La France joue un rôle très actif en matière d’aide humanitaire à la Birmanie. Cette assistance bénéficie directement à la population birmane, sous forme d’aide alimentaire, de formations médicales, d’aide d’urgence apportée par des ONG françaises et le financement de projets d’organisations de la société civile birmane.

•Depuis 2012, l’aide humanitaire d’urgence française provient principalement du Centre de crise du Ministère des affaires étrangères et du développement international. Transitant par nos partenaires de terrain, ONG internationales, ou agences de terrain l’aide humanitaire d’urgence vise à répondre aux besoins des populations vulnérables.

•Pour répondre aux situations les plus graves, le ministère des Affaires étrangères mobilise également l’Aide alimentaire programmée, complémentaire de l’aide d’urgence. Cette aide (plus de 1,6 millions d’euros depuis 2012) permet de répondre aux besoins alimentaires et nutritionnels les plus prégnants. Elle permet aussi de renforcer la résilience des populations, c’est-à-dire leur capacité à faire face aux situations d’urgence. En 2014, la France s’est engagée à renforcer de manière significative ses interventions dans le domaine de la nutrition dans le cadre de son assistance alimentaire.
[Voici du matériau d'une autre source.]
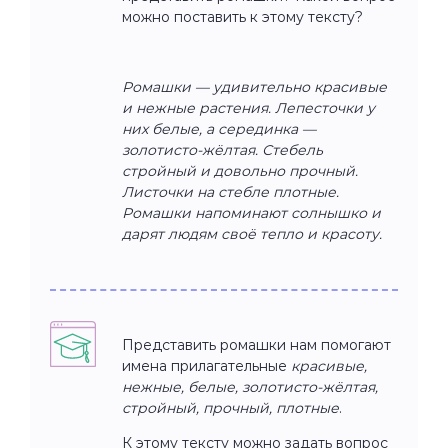
можно поставить к этому тексту?
Ромашки — удивительно красивые
и нежные растения. Лепесточки у
них белые, а серединка —
золотисто-жёлтая. Стебель
стройный и довольно прочный.
Листочки на стебле плотные.
Ромашки напоминают солнышко и
дарят людям своё тепло и красоту.
Представить ромашки нам помогают
имена прилагательные
красивые,
нежные, белые, золотисто-жёлтая,
стройный, прочный, плотные
.
К этому тексту можно задать вопрос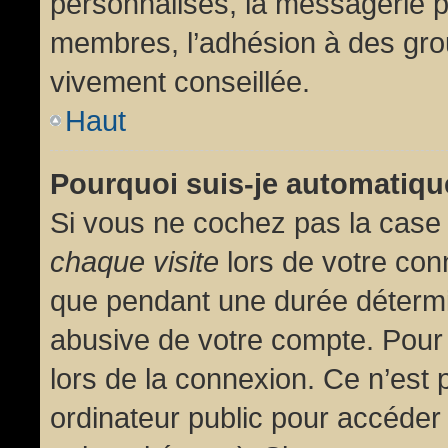
personnalisés, la messagerie pr
membres, l’adhésion à des group
vivement conseillée.
Haut
Pourquoi suis-je automatiq
Si vous ne cochez pas la cas
chaque visite
lors de votre con
que pendant une durée détermin
abusive de votre compte. Pour
lors de la connexion. Ce n’est
ordinateur public pour accéder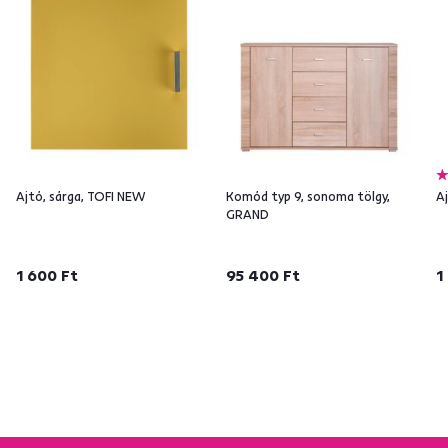
Ajtó, sárga, TOFI NEW
Komód typ 9, sonoma tölgy,
A
GRAND
1 600 Ft
95 400 Ft
1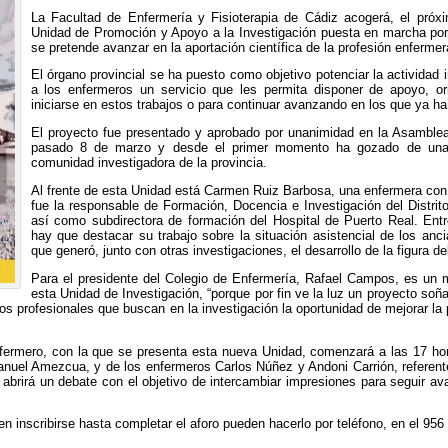
La Facultad de Enfermería y Fisioterapia de Cádiz acogerá, el próxi
Unidad de Promoción y Apoyo a la Investigación puesta en marcha por
se pretende avanzar en la aportación científica de la profesión enfermer
El órgano provincial se ha puesto como objetivo potenciar la actividad i
a los enfermeros un servicio que les permita disponer de apoyo, or
iniciarse en estos trabajos o para continuar avanzando en los que ya 
El proyecto fue presentado y aprobado por unanimidad en la Asamblea
pasado 8 de marzo y desde el primer momento ha gozado de una 
comunidad investigadora de la provincia.
Al frente de esta Unidad está Carmen Ruiz Barbosa, una enfermera con 
fue la responsable de Formación, Docencia e Investigación del Distrit
así como subdirectora de formación del Hospital de Puerto Real. Entre
hay que destacar su trabajo sobre la situación asistencial de los anc
que generó, junto con otras investigaciones, el desarrollo de la figura 
Para el presidente del Colegio de Enfermería, Rafael Campos, es un m
esta Unidad de Investigación, “porque por fin ve la luz un proyecto soñ
profesionales que buscan en la investigación la oportunidad de mejorar la pr
ermero, con la que se presenta esta nueva Unidad, comenzará a las 17 hora
anuel Amezcua, y de los enfermeros Carlos Núñez y Andoni Carrión, referente
e abrirá un debate con el objetivo de intercambiar impresiones para seguir av
n inscribirse hasta completar el aforo pueden hacerlo por teléfono, en el 956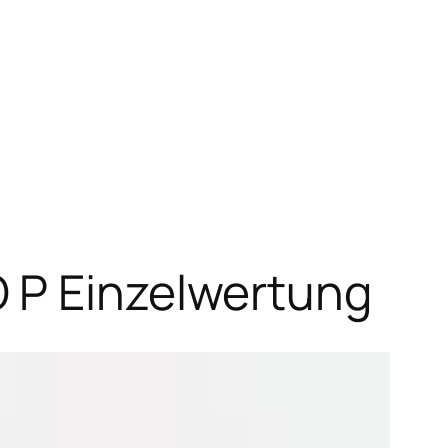
 P Einzelwertung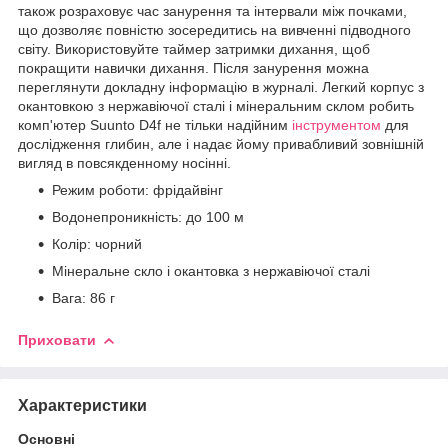
також розраховує час занурення та інтервали між почками,
що дозволяє повністю зосередитись на вивченні підводного
світу. Використовуйте таймер затримки дихання, щоб
покращити навички дихання. Після занурення можна
переглянути докладну інформацію в журналі. Легкий корпус з
окантовкою з нержавіючої сталі і мінеральним склом робить
комп'ютер Suunto D4f не тільки надійним
інструментом
для
дослідження глибин, але і надає йому привабливий зовнішній
вигляд в повсякденному носінні.
Режим роботи: фрідайвінг
Водонепроникність: до 100 м
Колір: чорний
Мінеральне скло і окантовка з нержавіючої сталі
Вага: 86 г
Приховати
Характеристики
Основні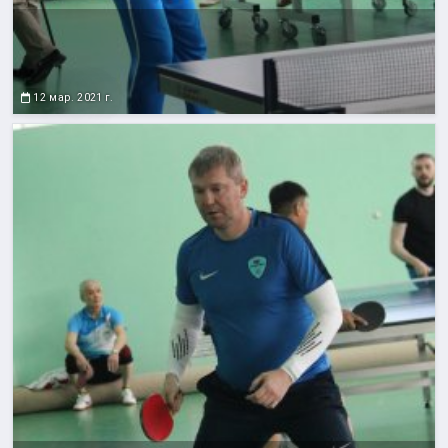
12 мар. 2021 г.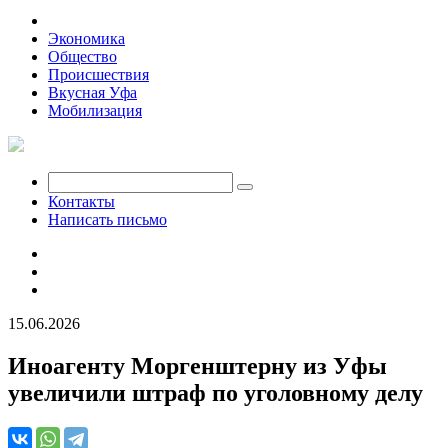
Политика
Экономика
Общество
Происшествия
Вкусная Уфа
Мобилизация
Контакты
Написать письмо
15.06.2026
Иноагенту Моргенштерну из Уфы
увеличили штраф по уголовному делу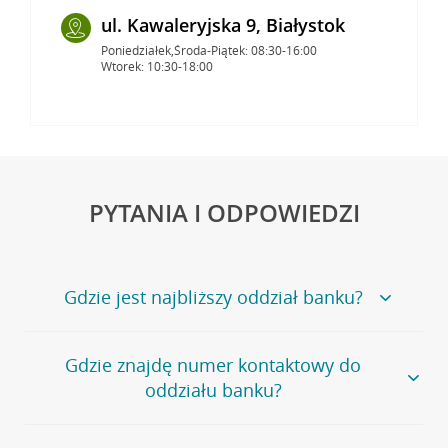
ul. Kawaleryjska 9, Białystok
Poniedziałek,Środa-Piątek: 08:30-16:00
Wtorek: 10:30-18:00
PYTANIA I ODPOWIEDZI
Gdzie jest najbliższy oddział banku?
Jeśli szukasz oddziału naszego banku, zapraszamy na
Gdzie znajdę numer kontaktowy do
stronę
Placówki i bankomaty
, na której znajduje się
oddziału banku?
wygodna wyszukiwarka.
Alternatywnie, możesz skorzystać z pełnej
listy naszych
oddziałów
.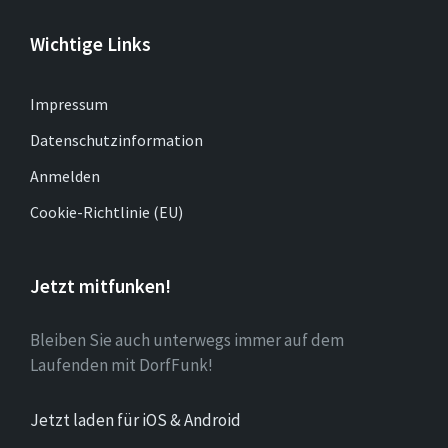
Wichtige Links
Impressum
Datenschutzinformation
Anmelden
Cookie-Richtlinie (EU)
Jetzt mitfunken!
Bleiben Sie auch unterwegs immer auf dem
Laufenden mit DorfFunk!
Jetzt laden für iOS & Android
•Dans un cadre d’ouverture progressive de la Birmanie, l’action humanitaire doit également être mise en oeuvre dans le cadre de projets de développement de plus long terme, ce que la Division du Partenariat avec les ONG (DPO) de l’Agence Française de Développement s’est engagée à faire depuis 2012. 1,75M€ ont ainsi été attribués aux ONG Première-Urgence Aide-Médicale Internationale, le GRET, et Triangle Génération Humanitaire pour la période 2012-2013.

•La France intervient par ailleurs en Birmanie dans le cadre multilatéral. Elle est le deuxième contributeur du Fonds mondial de lutte contre le sida (près de 14 millions de dollars versés pour la Birmanie en 2014), la tuberculose et le paludisme dont la Birmanie bénéficie et le deuxième contributeur de l’aide européenne.

•La France a réitéré et renforcé son de l’appui à la société civile birmane : depuis 2008, l’ambassade dispose d’une enveloppe d’environ 80 000 € consacrée à des micro-projets émanant de structures birmanes. Ces subventions permettent de soutenir la société civile birmane dans le cadre du processus de transition économique et sociale en cours. En outre, un Fonds Social de Développement de 500 000 € a été mis en place en 2012 pour une durée de trois ans. Les projets financés (liberté d’expression, environnement, agriculture, lutte contre les violences faites aux femmes, VIH/Sida)., sont destinés à lutter contre la pauvreté et l’exclusion en agissant au plus près des communautés.

L’aide humanitaire et au développement transite en grande partie par les ONG françaises auxquelles la France apporte son soutien./.

Présentation de l’aide française dans le Rakhine (Arakan)

Deuxième État le plus pauvre de Birmanie, le Rakhine (Arakan) fait l’objet d’une attention particulière de la part de la France. La situation humanitaire y reste difficile pour les populations du nord de l’État, notamment pour celles qui ont été déplacées, tout particulièrement pour les Rohingyas.

La France apporte directement et indirectement une aide humanitaire importante à ces populations.

Cet appui passe par le financement d’ONG, d’une part directement à travers le CIAA (Comité Interministériel de l’Aide Alimentaire) et les fonds d’urgence du CDCS (Centre de Crise et de Soutien), d’autre part indirectement à travers les fonds des agences des Nations Unies et des programmes de l’Union européenne, notamment ECHO, auxquels la France contribue. Depuis 2012, les financements directs de la France s’élèvent en moyenne à 600 000 € par an, et ils sont de l’ordre de 2 M€ par an pour les financements indirects.

Plusieurs ONG françaises, présentes pour certaines depuis plus de 20 ans dans le nord du Rakhine, mènent des projets de prévention et de lutte contre la malnutrition, d’amélioration des moyens de subsistance et de la sécurité alimentaire, d’approvisionnement en eau, d’assainissement et de santé mentale.

La nécessité d’une aide au développement est aussi prise en compte, essentiellement avec des projets dans le domaine agricole (apport d’innovations techniques et structuration de réseau de groupes paysans). Enfin, le rapprochement des communautés musulmanes et bouddhistes est une dimension importante de l’aide française.

Cette approche s’inscrit dans le cadre de celle de la communauté internationale et des autres bailleurs de fonds, avec lesquels une concertation régulière est menée, comme avec les autorités nationales et locales, ainsi que les différentes communautés du Rakhine.